C’est entre Turin et Grenoble, au pied des Alpes, que l’Egypte Ancienne a retrouvé toute sa splendeur. Le musée Egyptien de Turin, le deuxième musée au monde pour la richesse de sa collection, après celui du Caire et Champollion installé à Grenoble une bonne partie de sa vie, font des Alpes le centre de la renaissance des études sur l’Egypte Ancienne en Europe. Mais pourquoi Turin ?
La nécessité d’une histoire mythique
Lorsque le Duc de Savoie Emmanuel Philibert décida en 1563 de déplacer sa capitale du côté italien des Alpes, à Turin, son intention était accompagnée d’une ambition stratégique. Le Duc avait compris que l’expansion de ses territoires ne pourrait se faire que vers la plaine du Pô. Le côté français étant constamment sous la pression du Roi de France. Mais changer de capitale après près de cinq siècles d’histoire comtale et ducale n’est pas un fait anodin. Il fallait donnait à Turin une origine noble et mythique, comme pouvaient l’être celles de Rome ou d’Athènes. La Maison de Savoie était une dynastie importante et il fallait voir très grand.
On assigna à un baron savoyard, Emmanuel-Philibert Pingon, un lettré chambérien, historiographe à la cour du Duc, la tâche de réécrire l’histoire de la Dynastie des Savoie et par la même occasion de réécrire l’histoire de Turin.
C’est ainsi, et par de savants et curieux mélanges de mythes, que, selon Pingon, Turin finit par avoir été fondée par un prince égyptien, Phaéton, fils d’Isis. En parallèle un homonyme de Phaéton, grec celui-là, fils du soleil, Hélios, mourut foudroyé par Zeus à cause des torts crées par son inconscience juvénile et précipité dans un fleuve, l’Eridan, que les historiens du début de notre ère identifièrent comme étant le fleuve Pô.
La quintessence des mélanges des mythologies vint avec le nom de Turin. Ios, la grecque et Isis, l’égyptienne étaient souvent assimilées par les anciens. Or Phaéton, le prince, était le fils d’Isis ; Ios, elle, avait été séduite par Zeus, lorsqu’il prit la forme d’un taureau. Selon la légende, Phaéton fonda une ville sur le Pô en honneur d’Apis, le Dieu Taureau des égyptiens. Le taureau devenait donc le lien entre Phaéton, l’Eridan et Isis. Le panthéon grec transformait le panthéon égyptien, et Turin eu enfin sa fondation mythique.
L’histoire, très raccourcie et que l’on peut lire en version plus longue dans l’ouvrage « Piemontegizio » présenté sur le site de Fondazione1563, est jolie mais des preuves de cette présence égyptienne étaient attendues et espérées pour pouvoir graver la légende dans le marbre.

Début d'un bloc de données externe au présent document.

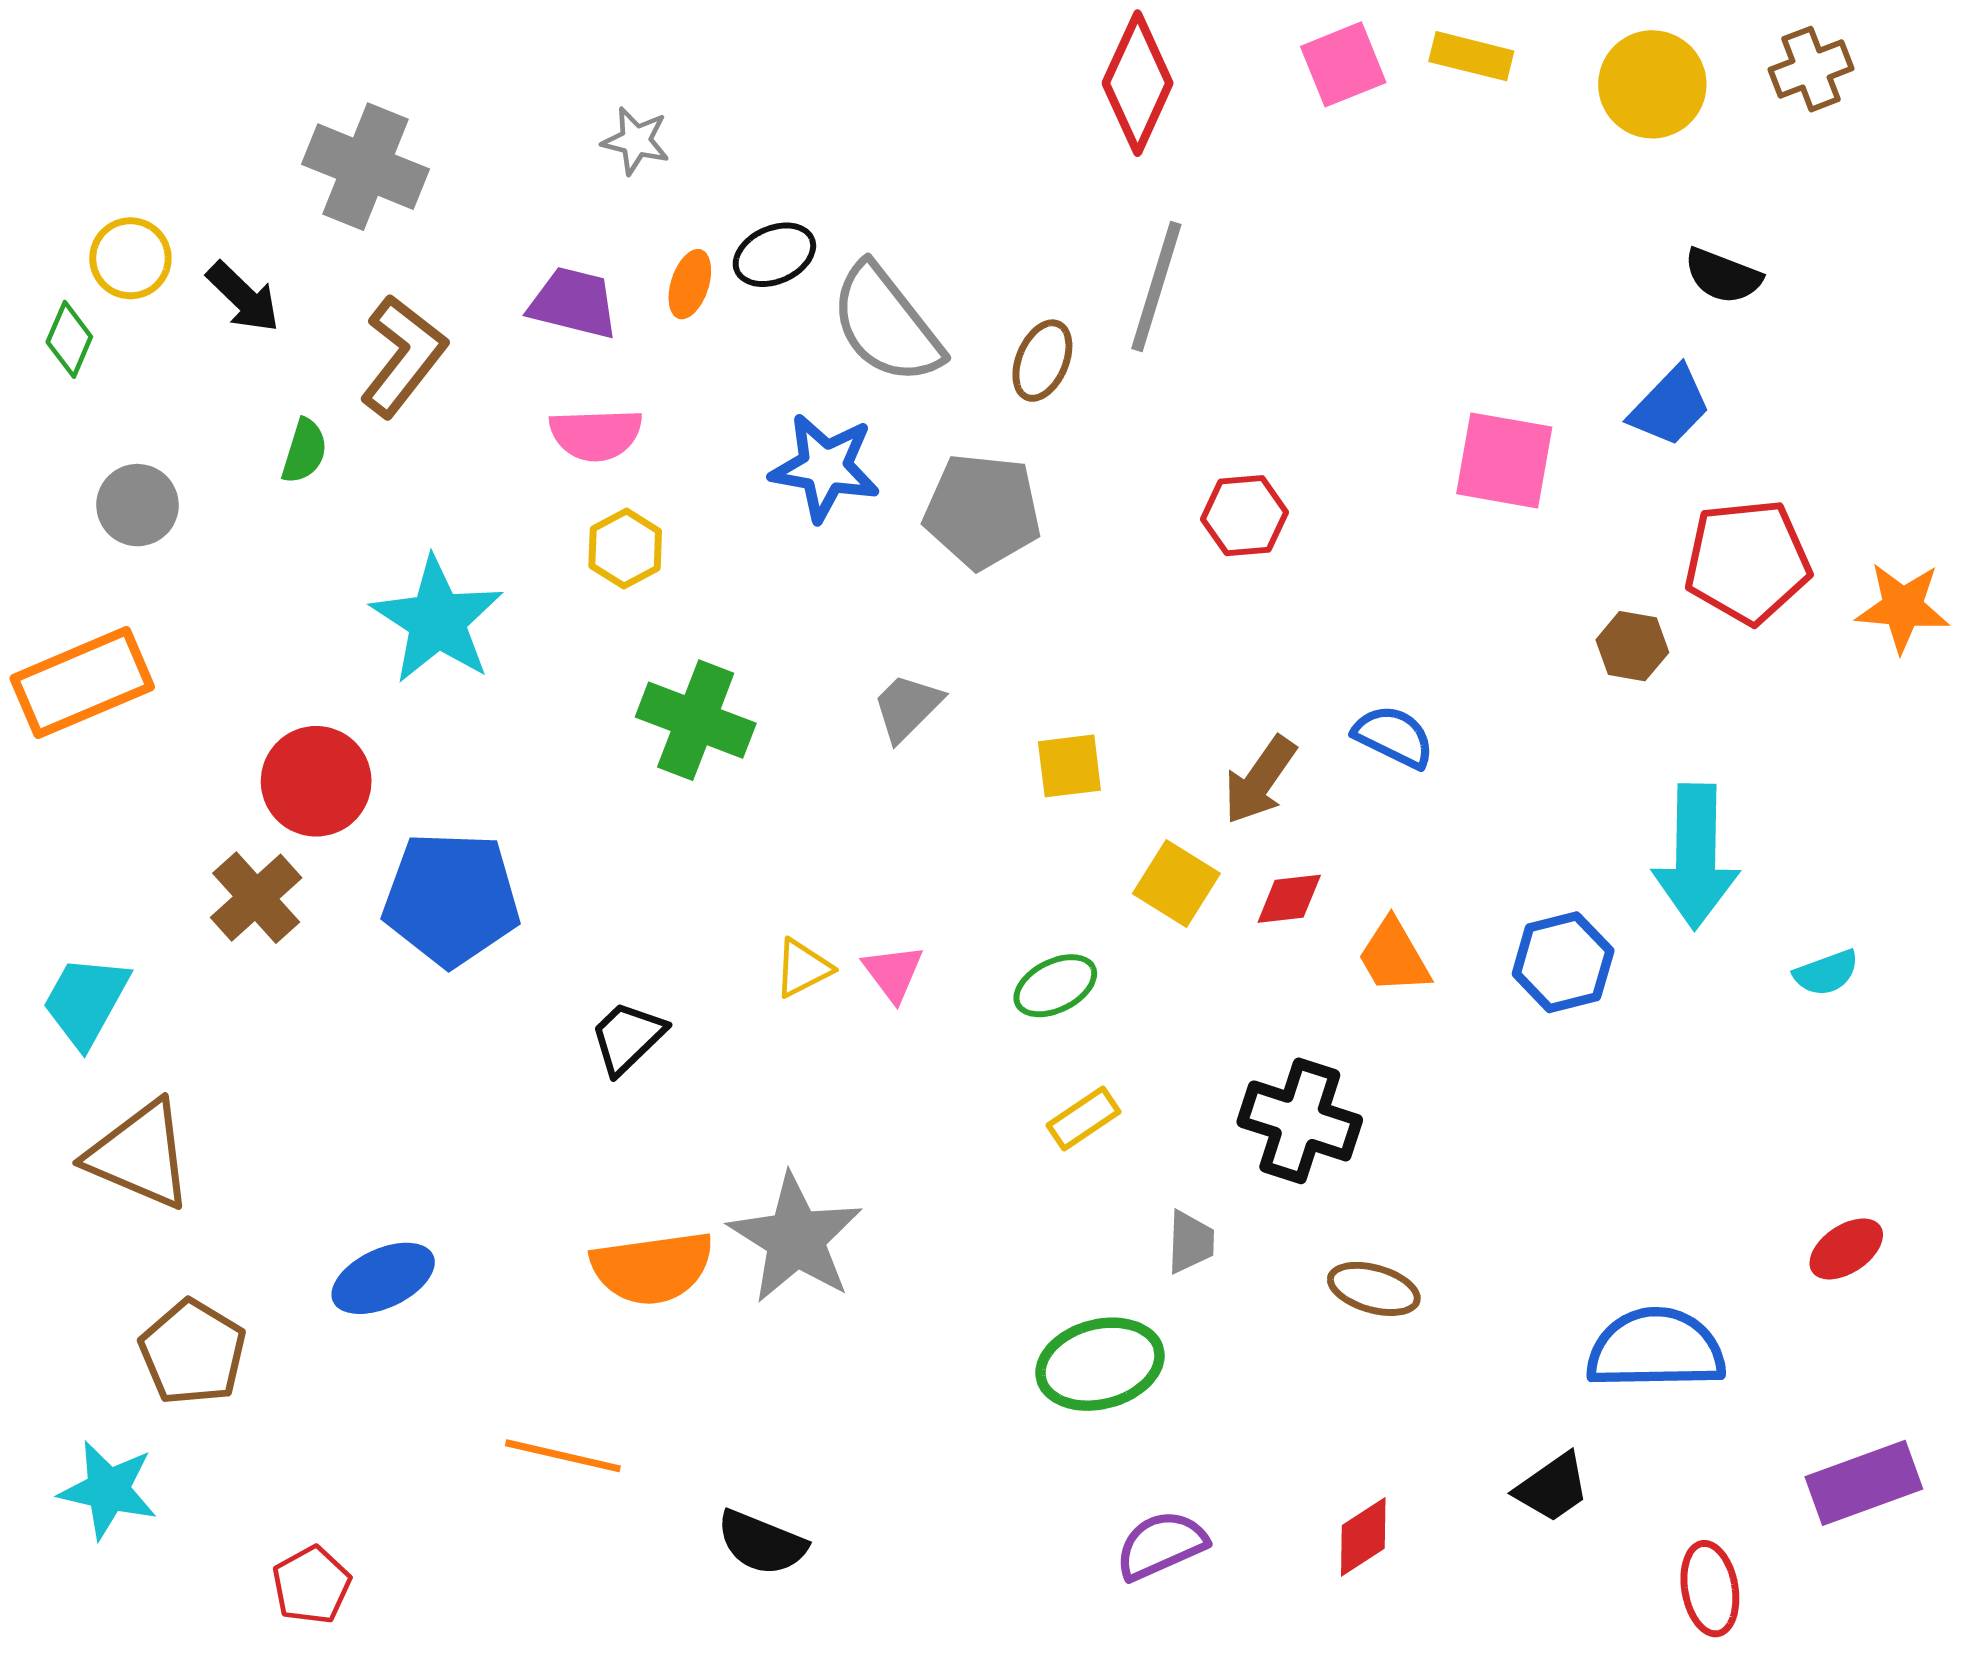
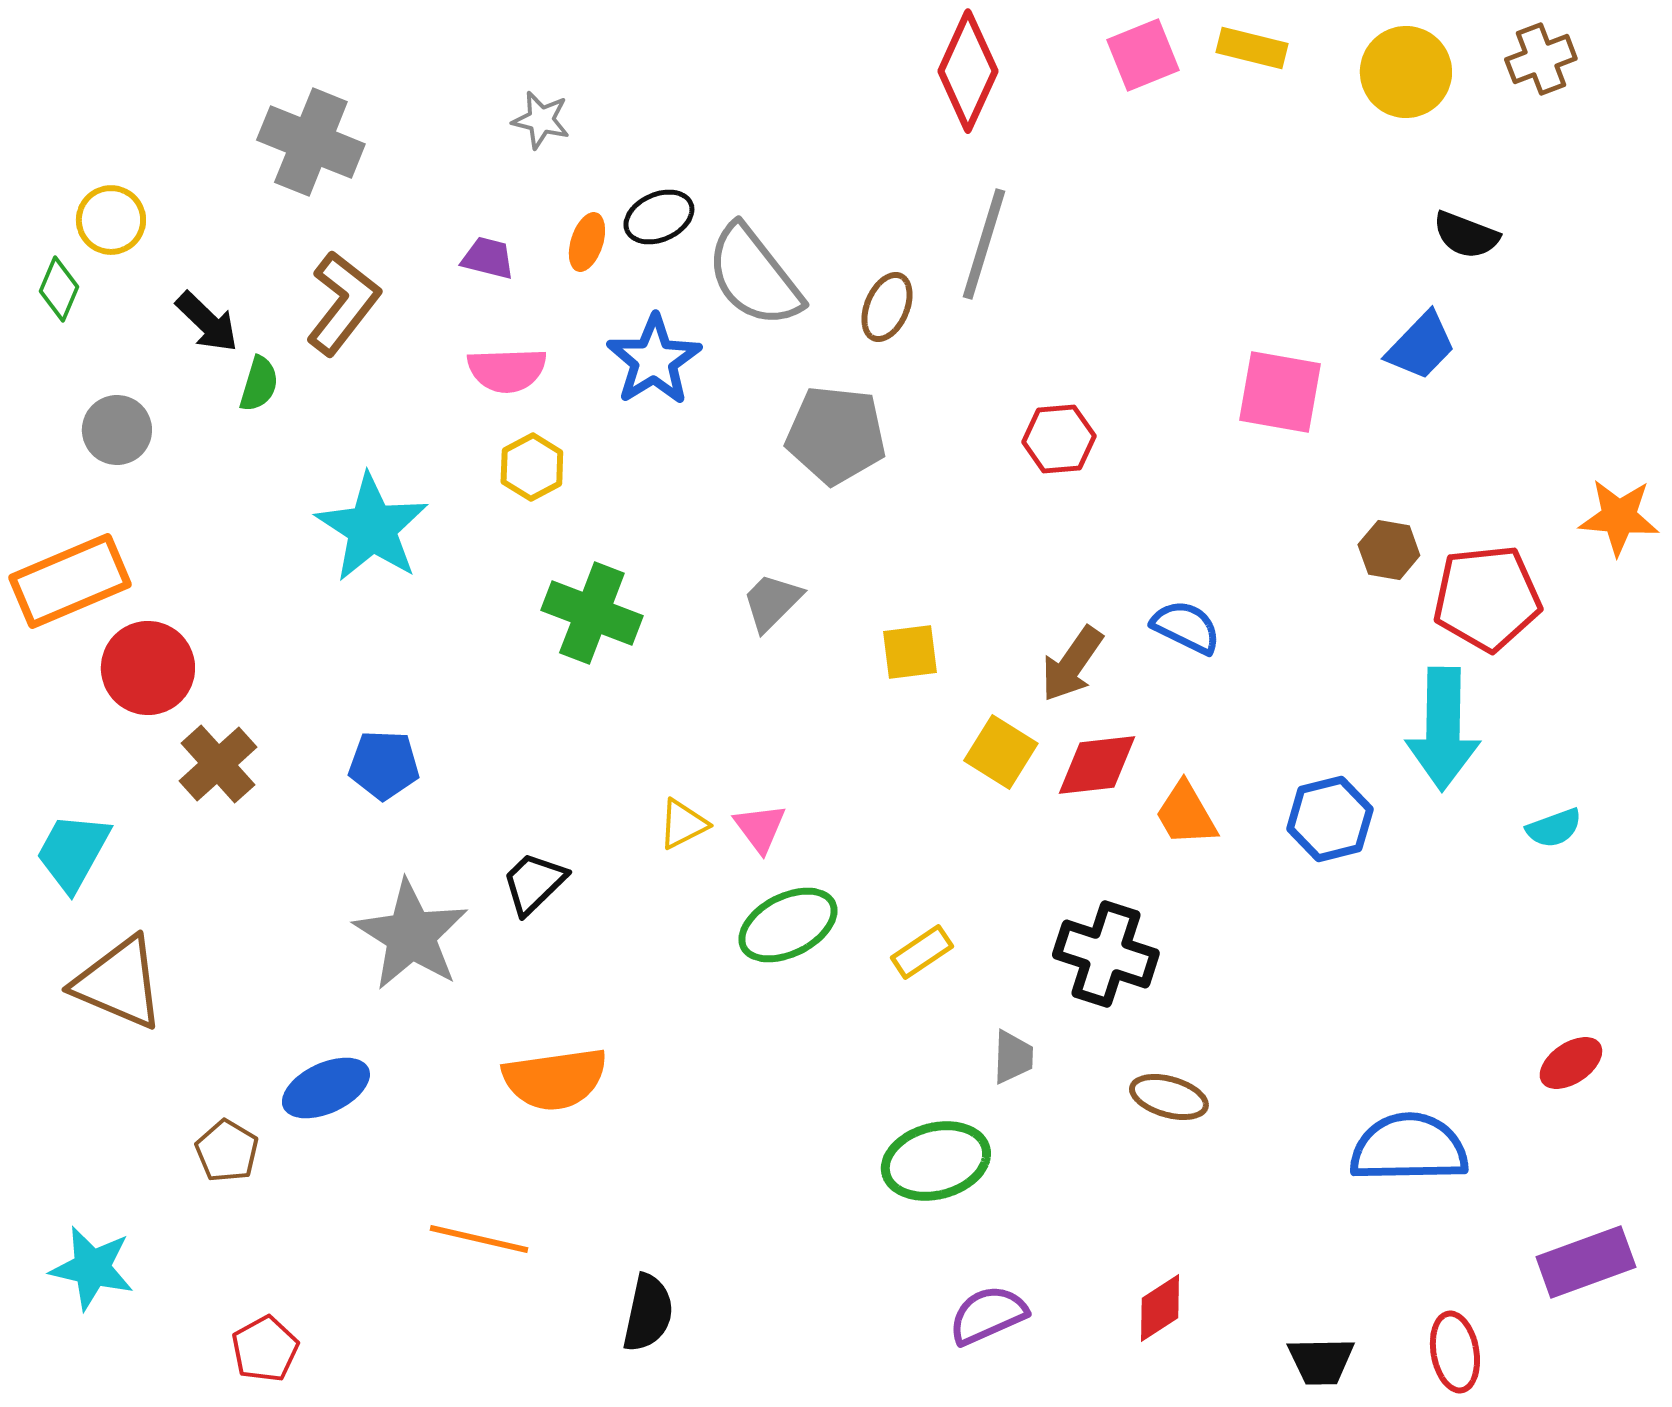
black arrow: (243, 297) -> (207, 322), moved
purple trapezoid: (573, 303) -> (488, 258), size x0.7
blue star: (825, 467) -> (654, 360), moved, turned 30
red pentagon: (1748, 561) -> (1487, 598), moved
red circle: (316, 781) -> (148, 668), moved
blue pentagon: (451, 899) -> (384, 765), size x0.6
red diamond: (1289, 899) -> (1097, 765), size x1.4
green ellipse: (1055, 986) -> (788, 925), moved, size x1.4
gray star: (796, 1238) -> (411, 935), moved
brown pentagon: (193, 1352) -> (227, 1151), moved, size x0.7
black trapezoid: (1552, 1488) -> (1321, 1361), moved, turned 34
black semicircle: (762, 1543) -> (648, 1313), turned -100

Le site archéologique d’Industria et le culte d’Isis sur les rives du Pô
Pendant la construction de la citadelle de Turin, en 1567, on retrouva en bordure du Pô des fragments d’inscriptions et de monuments révélant la présence d’un culte à Isis. Bien que cela fût assez généralisé dans les temps anciens – Isis étant une déesse-mère et son culte existait dans toutes les cultures polythéistes du bassin méditerranéen – cela fut utilisé comme preuve tangible de la version de l’histoire produite par Pingon. D’ailleurs, ces fragments venant des profondeurs de l’histoire avaient certainement été retrouvés sur les lieux d’un ancien temple transformé en lieu de culte chrétien avec la construction de l’Abbaye de San Solutore Maggiore, détruite ensuite lors d’une occupation française. Une autre légende dit que l’église Gran Madre di Dio à Turin a été construite sur le lieu anciennement occupé par un temple d’Isis.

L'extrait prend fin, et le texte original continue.